昨日、タルクが使いこなされていないことに触れました。
それは、多くの小児科医、皮膚科医がアトピー性皮膚炎にあまり関心を持っていないことと、早期に見つけて、治そうとも思っていないことが理由として挙げられると思います。
タルクは、学会によると、アトピー性皮膚炎と診断された症例に関して使われるべきもので、重症度の判定や、治療するとストンと低下したりしますので、治療効果の判定に使われるとされます。
当院では、3年ほど前から学会発表していますが、乳児アトピー性皮膚炎の診断に期待されると考えています。
乳児におけるタルクの基準値は、1367以下とされます。しかし、生後1、2ヶ月の乳児であっても数千から1万を超えるものまでいます。
しかし、タルクの基準値は、生後6ヶ月以降の乳児のものしかなく、生後1、2ヶ月の基準値を出してくれるよう学会に求めたのですが、手つかずのままのようです。
タルクは、アトピー性皮膚炎以外でも上昇しますが、それ以外だとかなり珍しい病気なので、湿疹やかゆみを認めればアトピー性皮膚炎である可能性は高いと考えています。

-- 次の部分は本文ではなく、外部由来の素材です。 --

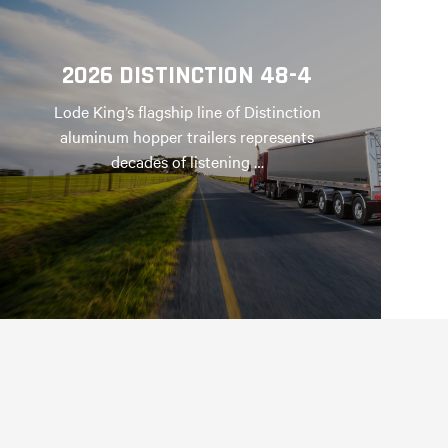
2026 DISTINCTION 48-4
Lode King’s flagship line of Distinction
aluminum hopper trailers represents
decades of listening …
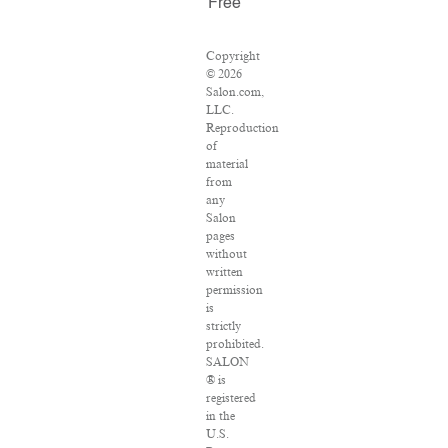
Free
Copyright
© 2026
Salon.com,
LLC.
Reproduction
of
material
from
any
Salon
pages
without
written
permission
is
strictly
prohibited.
SALON
® is
registered
in the
U.S.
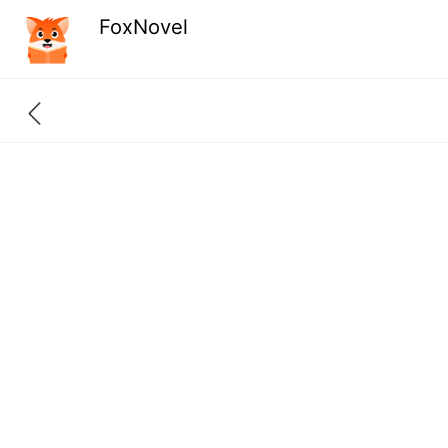
FoxNovel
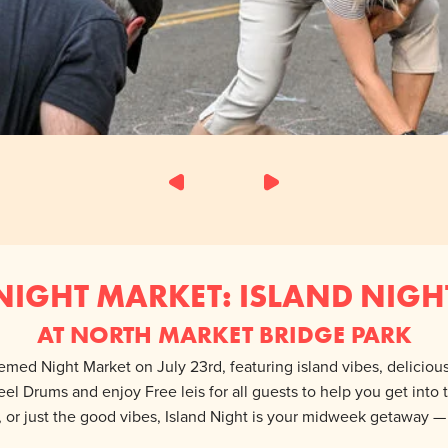
NIGHT MARKET: ISLAND NIGH
AT NORTH MARKET BRIDGE PARK
hemed Night Market on July 23rd, featuring island vibes, delicio
teel Drums and enjoy Free leis for all guests to help you get into
, or just the good vibes, Island Night is your midweek getaway 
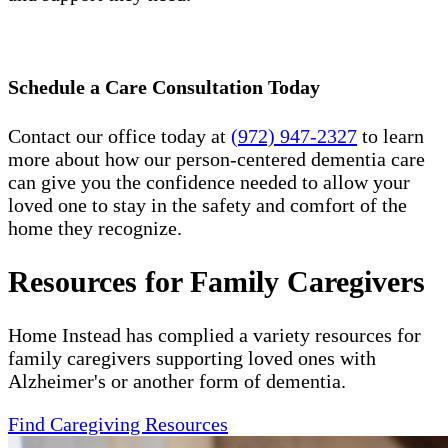
Schedule a Care Consultation Today
Contact our office today at
(972) 947-2327
to learn
more about how our person-centered dementia care
can give you the confidence needed to allow your
loved one to stay in the safety and comfort of the
home they recognize.
Resources for Family Caregivers
Home Instead has complied a variety resources for
family caregivers supporting loved ones with
Alzheimer's or another form of dementia.
Find Caregiving Resources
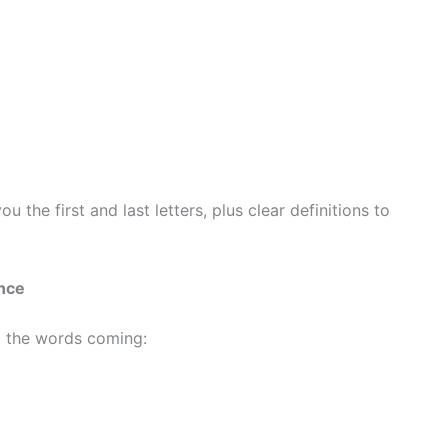
 the first and last letters, plus clear definitions to
ence
p the words coming:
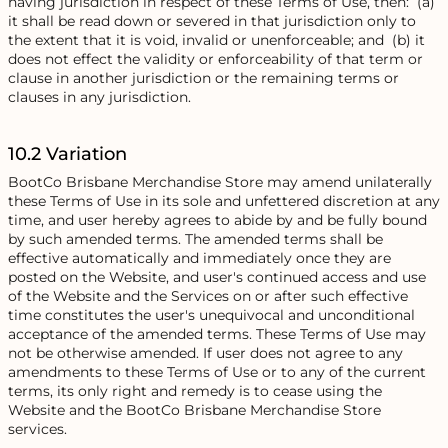
having jurisdiction in respect of these Terms of Use, then: (a)
it shall be read down or severed in that jurisdiction only to
the extent that it is void, invalid or unenforceable; and (b) it
does not effect the validity or enforceability of that term or
clause in another jurisdiction or the remaining terms or
clauses in any jurisdiction.
10.2 Variation
BootCo Brisbane Merchandise Store may amend unilaterally
these Terms of Use in its sole and unfettered discretion at any
time, and user hereby agrees to abide by and be fully bound
by such amended terms. The amended terms shall be
effective automatically and immediately once they are
posted on the Website, and user's continued access and use
of the Website and the Services on or after such effective
time constitutes the user's unequivocal and unconditional
acceptance of the amended terms. These Terms of Use may
not be otherwise amended. If user does not agree to any
amendments to these Terms of Use or to any of the current
terms, its only right and remedy is to cease using the
Website and the BootCo Brisbane Merchandise Store
services.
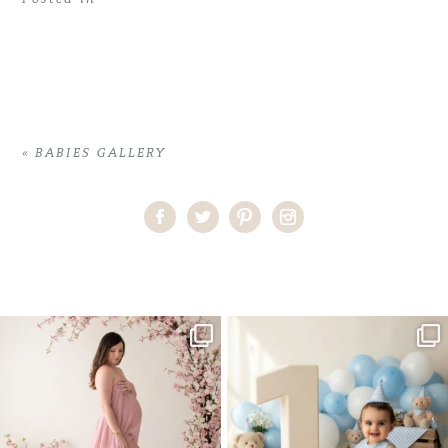
«
BABIES GALLERY
Home
>
BABIES GALLERY
>
20VeronicaK_baby
One studio session. So many
AI is becoming a fun tool in
possibilities.
photography—but it’s
...
...
8
2
10
1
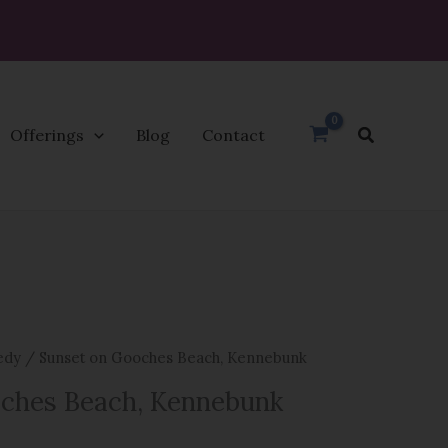
Search
Offerings
Blog
Contact
edy
/ Sunset on Gooches Beach, Kennebunk
ches Beach, Kennebunk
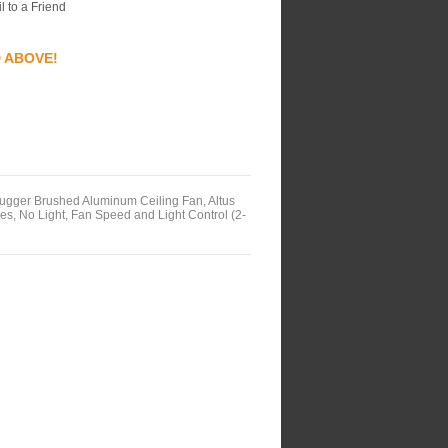
l to a Friend
D ABOVE!
ger Brushed Aluminum Ceiling Fan, Altus
s, No Light, Fan Speed and Light Control (2-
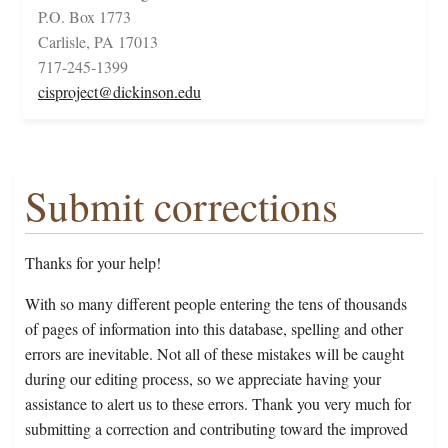
P.O. Box 1773
Carlisle, PA 17013
717-245-1399
cisproject@dickinson.edu
Submit corrections
Thanks for your help!
With so many different people entering the tens of thousands
of pages of information into this database, spelling and other
errors are inevitable. Not all of these mistakes will be caught
during our editing process, so we appreciate having your
assistance to alert us to these errors. Thank you very much for
submitting a correction and contributing toward the improved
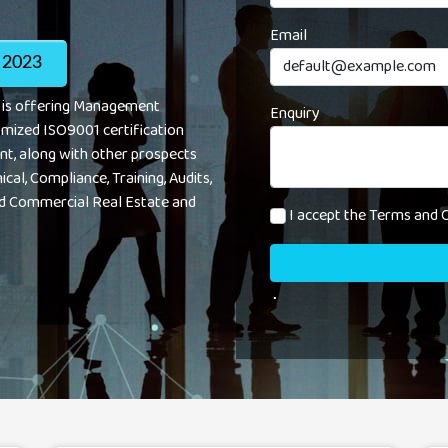
Email
 2023
s is offering Management
Enquiry
omized ISO9001 certification
nt, along with other prospects
ical, Compliance, Training, Audits,
d Commercial Real Estate and
I accept the Terms and C
.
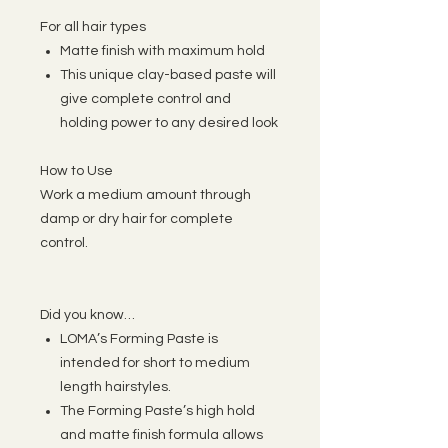
For all hair types
Matte finish with maximum hold
This unique clay-based paste will
give complete control and
holding power to any desired look
How to Use
Work a medium amount through
damp or dry hair for complete
control.
Did you know…
LOMA’s Forming Paste is
intended for short to medium
length hairstyles.
The Forming Paste’s high hold
and matte finish formula allows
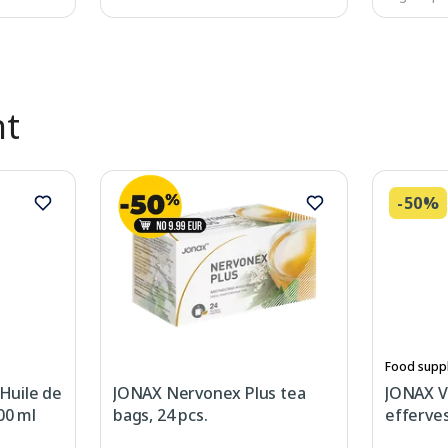
nt
-50%
Food supp
Huile de
JONAX Nervonex Plus tea
JONAX V
00 ml
bags, 24 pcs.
efferves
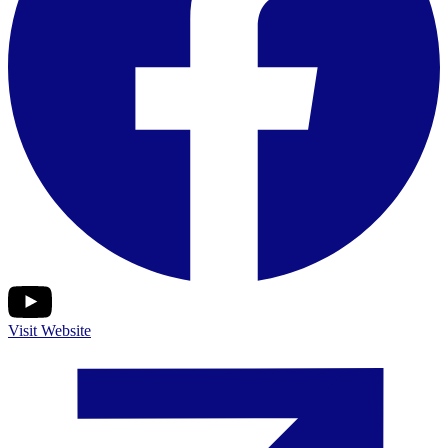
Visit Website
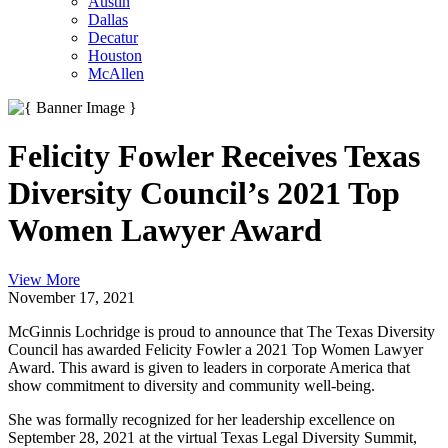
Austin
Dallas
Decatur
Houston
McAllen
Felicity Fowler Receives Texas
Diversity Council’s 2021 Top
Women Lawyer Award
View More
November 17, 2021
McGinnis Lochridge is proud to announce that The Texas Diversity
Council has awarded Felicity Fowler a 2021 Top Women Lawyer
Award. This award is given to leaders in corporate America that
show commitment to diversity and community well-being.
She was formally recognized for her leadership excellence on
September 28, 2021 at the virtual Texas Legal Diversity Summit,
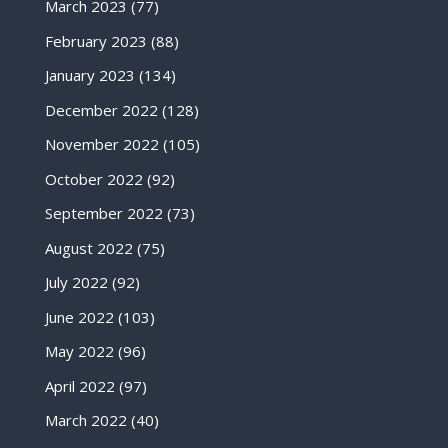
March 2023
(77)
February 2023
(88)
January 2023
(134)
December 2022
(128)
November 2022
(105)
October 2022
(92)
September 2022
(73)
August 2022
(75)
July 2022
(92)
June 2022
(103)
May 2022
(96)
April 2022
(97)
March 2022
(40)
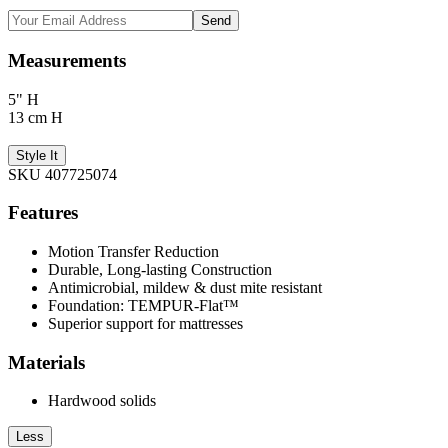
Send
Measurements
5" H
13 cm H
Style It
SKU 407725074
Features
Motion Transfer Reduction
Durable, Long-lasting Construction
Antimicrobial, mildew & dust mite resistant
Foundation: TEMPUR-Flat™
Superior support for mattresses
Materials
Hardwood solids
Less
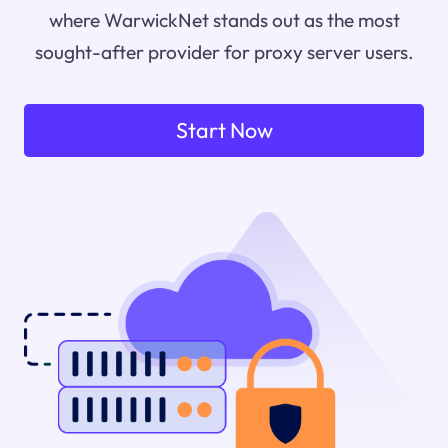
where WarwickNet stands out as the most
sought-after provider for proxy server users.
Start Now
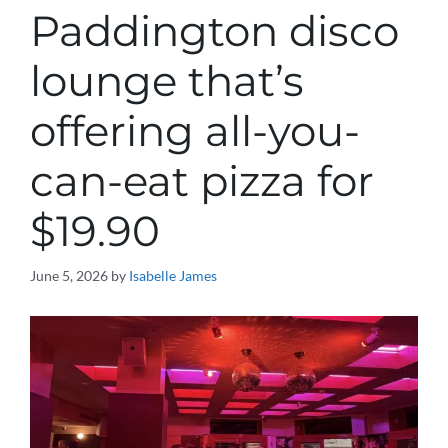
Paddington disco
lounge that’s
offering all-you-
can-eat pizza for
$19.90
June 5, 2026
by
Isabelle James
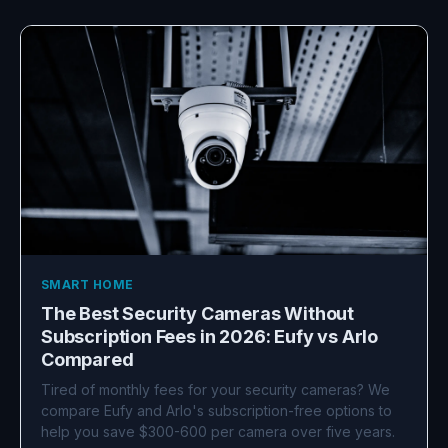
SMART HOME
The Best Security Cameras Without
Subscription Fees in 2026: Eufy vs Arlo
Compared
Tired of monthly fees for your security cameras? We
compare Eufy and Arlo's subscription-free options to
help you save $300-600 per camera over five years.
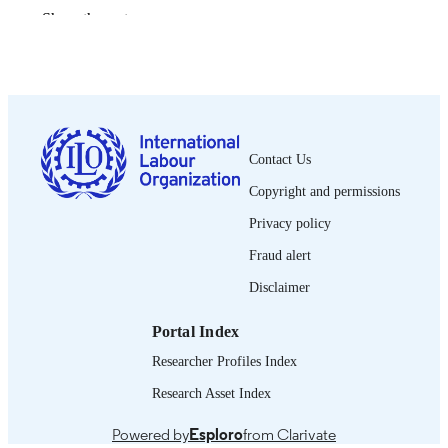
Show the rest
Bureau international du Travail; Genève
PUBLISHER
1992
DATE
PUBLISHED
0378-5599
ISSN
Contact Us
French
LANGUAGE
Copyright and permissions
journal article
ASSET TYPE
Privacy policy
995274499802676
Fraud alert
RECORD
IDENTIFIER
Disclaimer
Portal Index
Researcher Profiles Index
Research Asset Index
Powered by
Esploro
from Clarivate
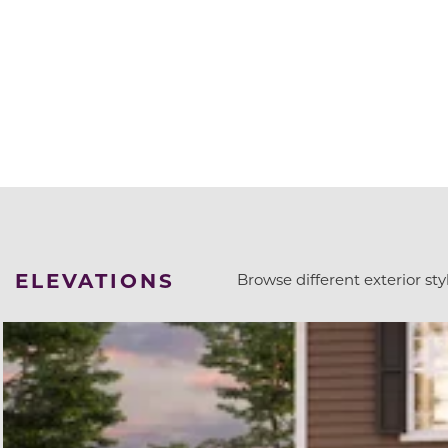
ELEVATIONS
Browse different exterior styl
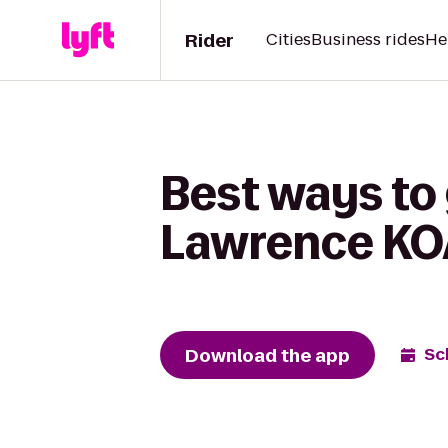
Rider
Cities
Business rides
He
Best ways to 
Lawrence KOA
Download the app
Sc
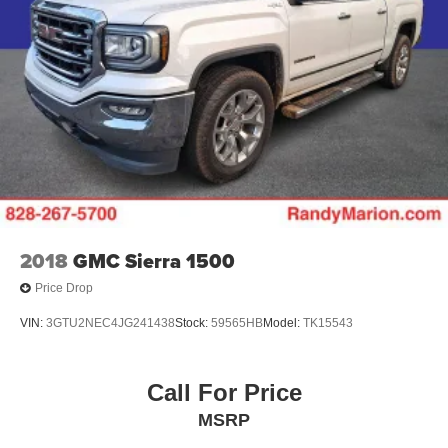
2018
GMC Sierra 1500
Price Drop
VIN:
3GTU2NEC4JG241438
Stock:
59565HB
Model:
TK15543
Call For Price
MSRP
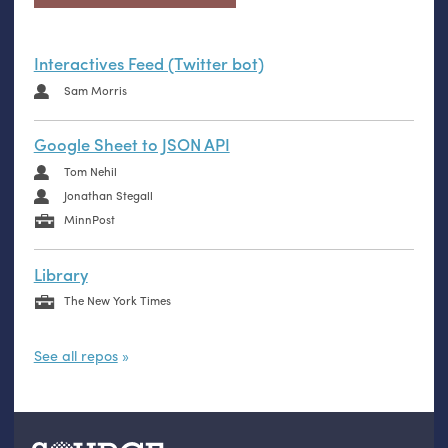
Interactives Feed (Twitter bot)
Sam Morris
Google Sheet to JSON API
Tom Nehil
Jonathan Stegall
MinnPost
Library
The New York Times
See all repos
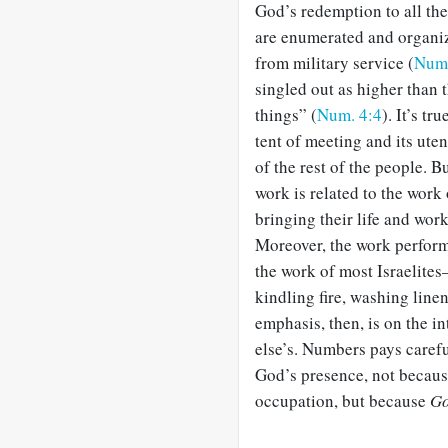
God’s redemption to all the
are enumerated and organiz
from military service (
Num.
singled out as higher than 
things” (
Num. 4:4
). It’s tr
tent of meeting and its uten
of the rest of the people. B
work is related to the work
bringing their life and wor
Moreover, the work performe
the work of most Israelite
kindling fire, washing line
emphasis, then, is on the i
else’s. Numbers pays carefu
God’s presence, not becaus
occupation, but because
G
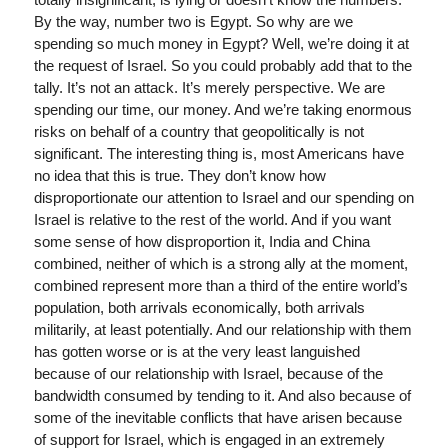
By the way, number two is Egypt. So why are we
spending so much money in Egypt? Well, we’re doing it at
the request of Israel. So you could probably add that to the
tally. It’s not an attack. It’s merely perspective. We are
spending our time, our money. And we’re taking enormous
risks on behalf of a country that geopolitically is not
significant. The interesting thing is, most Americans have
no idea that this is true. They don’t know how
disproportionate our attention to Israel and our spending on
Israel is relative to the rest of the world. And if you want
some sense of how disproportion it, India and China
combined, neither of which is a strong ally at the moment,
combined represent more than a third of the entire world’s
population, both arrivals economically, both arrivals
militarily, at least potentially. And our relationship with them
has gotten worse or is at the very least languished
because of our relationship with Israel, because of the
bandwidth consumed by tending to it. And also because of
some of the inevitable conflicts that have arisen because
of support for Israel, which is engaged in an extremely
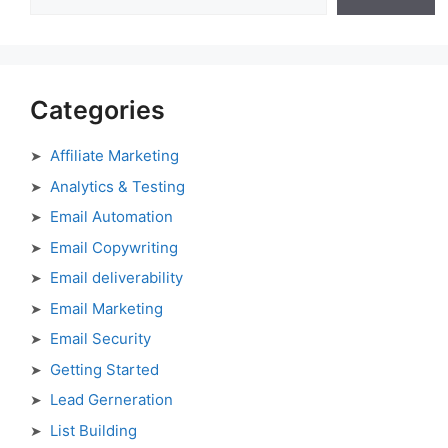
Categories
Affiliate Marketing
Analytics & Testing
Email Automation
Email Copywriting
Email deliverability
Email Marketing
Email Security
Getting Started
Lead Gerneration
List Building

乳児期後半には、タルクは低下傾向となるようです。1万を超えるような症例はほとんど見かけなくなるように感じています。
乳児期前半に湿疹があっても、日本の第一人者の先生のところを受診するようなことは滅多にないため、この辺の研究が進んでいないように思います。
特に小児科開業医は、乳児の採血が得意なので、アトピーかどうか迷ったら採血をして評価するなんてことになれば、アトピーの診断がつけやすくなるのにと思っています。
アトピーが早期に発見できれば、アトピー性皮膚炎自体の早期介入ができるのと、食物アレルギーの予防ができるかもしれません。
ぜひ研究が進んで欲しいですが、しばらくは進まないだろうと考えており、とても残念に思っています。